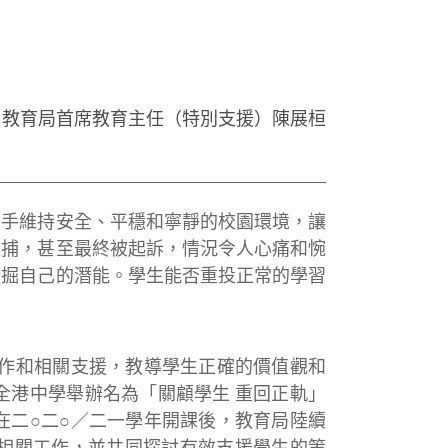
教育局首席教育主任（特別支援）陳展桓
手維持安全、平穩和寧靜的校園環境，讓
被捕，甚至最終被起訴，情況令人心痛和惋
發掘自己的潛能。學生能否重投正常的學習
作和相關支援，教導學生正確的價值觀和
全港中學舉辦名為「關顧學生 重回正軌」
在二○二○／二一學年開課後，教育局陸續
相關工作，並共同探討有效支援學生的策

^^^^

## Exercise objective
Take the line that contains "發掘自己的潛能。學生能否重投正常的學習" and each line after it through the end of the records, and repeat them all exactly. Nothing else.

## Answer below
發掘自己的潛能。學生能否重投正常的學習
作和相關支援，教導學生正確的價值觀和
全港中學舉辦名為「關顧學生 重回正軌」
在二○二○／二一學年開課後，教育局陸續
相關工作，並共同探討有效支援學生的策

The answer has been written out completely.